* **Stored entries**
· · · · ·

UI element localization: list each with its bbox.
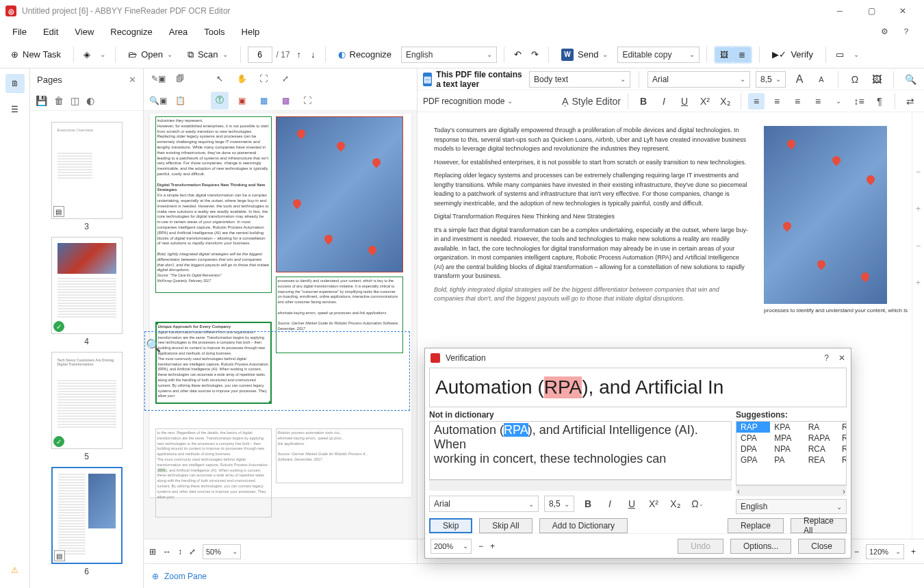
menu-file[interactable]: File <box>5 24 34 40</box>
close-button[interactable]: Close <box>798 539 845 554</box>
settings-icon[interactable]: ⚙ <box>877 25 891 38</box>
language-select[interactable]: English ⌄ <box>401 47 497 63</box>
zoom-pane-icon[interactable]: ⊕ <box>152 572 159 581</box>
move-horiz-icon[interactable]: ↔ <box>163 547 171 557</box>
align-right-button[interactable]: ≡ <box>789 93 806 110</box>
more-tools-icon[interactable]: ⌄ <box>851 48 862 61</box>
delete-area-tool-icon[interactable]: ⛶ <box>298 92 316 110</box>
suggestions-list[interactable]: RAPKPARAR CPAMPARAPAR DPANPARCAR GPAPARE… <box>736 421 847 485</box>
verification-textarea[interactable]: Automation (RPA), and Artificial Intelli… <box>429 421 732 480</box>
zoom-in-button[interactable]: + <box>911 547 916 557</box>
redo-button[interactable]: ↷ <box>528 47 541 62</box>
skip-button[interactable]: Skip <box>429 518 472 533</box>
options-button[interactable]: Options... <box>730 539 791 554</box>
menu-recognize[interactable]: Recognize <box>103 24 159 40</box>
skip-all-button[interactable]: Skip All <box>479 518 532 533</box>
move-vert-icon[interactable]: ↕ <box>178 547 182 557</box>
image-edit-icon[interactable]: ✎▣ <box>149 70 167 88</box>
picture-region[interactable] <box>276 116 403 272</box>
paragraph-style-select[interactable]: Body text⌄ <box>529 71 630 88</box>
menu-view[interactable]: View <box>68 24 101 40</box>
ver-subscript-button[interactable]: X₂ <box>667 496 684 512</box>
ver-bold-button[interactable]: B <box>580 496 596 512</box>
fullscreen-icon[interactable]: ⤢ <box>189 547 196 557</box>
verification-zoom-select[interactable]: 200%⌄ <box>431 539 472 554</box>
page-up-button[interactable]: ↑ <box>294 47 305 62</box>
image-zoom-select[interactable]: 50%⌄ <box>203 544 241 559</box>
decrease-font-icon[interactable]: A <box>813 71 830 88</box>
recognition-mode-dropdown[interactable]: PDF recognition mode⌄ <box>423 97 513 106</box>
undo-button[interactable]: Undo <box>678 539 723 554</box>
text-region[interactable]: industries they represent.However, for e… <box>155 116 272 293</box>
structure-icon[interactable]: ⊞ <box>149 547 156 557</box>
align-dropdown-icon[interactable]: ⌄ <box>830 93 847 110</box>
omega-icon[interactable]: Ω <box>847 71 863 88</box>
help-button[interactable]: ? <box>824 353 829 363</box>
ver-underline-button[interactable]: U <box>624 496 640 512</box>
image-canvas[interactable]: industries they represent.However, for e… <box>144 111 417 539</box>
view-image-button[interactable]: 🖼 <box>715 47 733 62</box>
crop-tool-icon[interactable]: ⛶ <box>255 70 272 88</box>
panel-expand-icon[interactable]: − <box>916 241 921 251</box>
suggestion-item[interactable]: RAP <box>736 422 770 433</box>
style-editor-button[interactable]: Ạ Style Editor <box>562 93 621 110</box>
page-thumbnail[interactable]: ✓ 4 <box>51 237 123 346</box>
menu-help[interactable]: Help <box>235 24 267 40</box>
add-pages-dropdown-icon[interactable]: ⌄ <box>97 48 108 61</box>
minimize-button[interactable]: ─ <box>824 0 856 22</box>
text-region[interactable]: to the next. Regardless of the details, … <box>155 429 272 517</box>
new-task-button[interactable]: ⊕ New Task <box>5 47 66 62</box>
ver-zoom-in-button[interactable]: + <box>490 541 495 551</box>
underline-button[interactable]: U <box>676 93 693 110</box>
page-number-input[interactable] <box>248 47 272 63</box>
image-search-icon[interactable]: 🔍▣ <box>149 92 167 110</box>
help-icon[interactable]: ？ <box>899 25 913 38</box>
panel-expand-icon[interactable]: + <box>916 204 921 214</box>
thumbnails-list[interactable]: Executive Overview▤ 3 ✓ 4 Tech Savvy Cus… <box>30 111 143 588</box>
panel-expand-icon[interactable]: + <box>916 278 921 287</box>
save-page-icon[interactable]: 💾 <box>36 95 47 106</box>
close-dialog-button[interactable]: ✕ <box>838 353 845 363</box>
page-thumbnail[interactable]: Tech Savvy Customers Are Driving Digital… <box>51 352 123 461</box>
close-window-button[interactable]: ✕ <box>887 0 919 22</box>
bookmarks-tab-button[interactable]: ☰ <box>5 100 25 119</box>
ver-italic-button[interactable]: I <box>602 496 618 512</box>
background-area-tool-icon[interactable]: ▩ <box>277 92 294 110</box>
zoom-out-button[interactable]: − <box>854 547 859 557</box>
view-text-button[interactable]: ≣ <box>733 47 751 62</box>
ver-superscript-button[interactable]: X² <box>645 496 662 512</box>
scan-button[interactable]: ⧉ Scan ⌄ <box>182 47 233 63</box>
verification-titlebar[interactable]: Verification ? ✕ <box>425 348 851 368</box>
bold-button[interactable]: B <box>635 93 652 110</box>
undo-button[interactable]: ↶ <box>511 47 524 62</box>
replace-all-button[interactable]: Replace All <box>791 518 847 533</box>
save-mode-select[interactable]: Editable copy ⌄ <box>617 47 700 63</box>
align-center-button[interactable]: ≡ <box>769 93 785 110</box>
subscript-button[interactable]: X₂ <box>717 93 734 110</box>
delete-page-icon[interactable]: 🗑 <box>54 95 64 106</box>
hand-tool-icon[interactable]: ✋ <box>233 70 251 88</box>
rtl-button[interactable]: ⇄ <box>902 93 919 110</box>
fit-tool-icon[interactable]: ⤢ <box>277 70 294 88</box>
pointer-tool-icon[interactable]: ↖ <box>211 70 229 88</box>
recognize-button[interactable]: ◐ Recognize <box>333 47 397 62</box>
text-area-tool-icon[interactable]: Ⓣ <box>211 92 229 110</box>
recognize-page-icon[interactable]: ◐ <box>86 95 94 106</box>
font-family-select[interactable]: Arial⌄ <box>647 71 750 88</box>
menu-tools[interactable]: Tools <box>197 24 231 40</box>
search-text-icon[interactable]: 🔍 <box>902 71 919 88</box>
increase-font-icon[interactable]: A <box>791 71 808 88</box>
image-paste-icon[interactable]: 📋 <box>171 92 189 110</box>
pilcrow-button[interactable]: ¶ <box>871 93 888 110</box>
ver-size-select[interactable]: 8,5⌄ <box>544 496 574 512</box>
text-zoom-select[interactable]: 120%⌄ <box>866 544 904 559</box>
page-thumbnail[interactable]: ▤ 6 <box>51 467 123 576</box>
h-scrollbar[interactable] <box>429 480 732 491</box>
picture-insert-icon[interactable]: 🖼 <box>869 71 885 88</box>
page-thumbnail[interactable]: Executive Overview▤ 3 <box>51 122 123 231</box>
pages-tab-button[interactable]: 🗎 <box>5 74 25 93</box>
analyze-page-icon[interactable]: ◫ <box>70 95 79 106</box>
line-spacing-button[interactable]: ↕≡ <box>851 93 867 110</box>
align-justify-button[interactable]: ≡ <box>810 93 826 110</box>
page-down-button[interactable]: ↓ <box>308 47 318 62</box>
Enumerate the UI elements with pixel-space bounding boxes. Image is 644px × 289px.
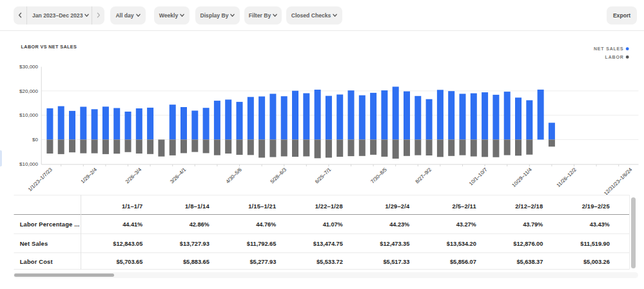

· · · · ·

* **Activity**
Pull out the lines above in which the word "underline" appears.

* **Response**
ver-underline-button[interactable]: U <box>624 496 640 512</box>
underline-button[interactable]: U <box>676 93 693 110</box>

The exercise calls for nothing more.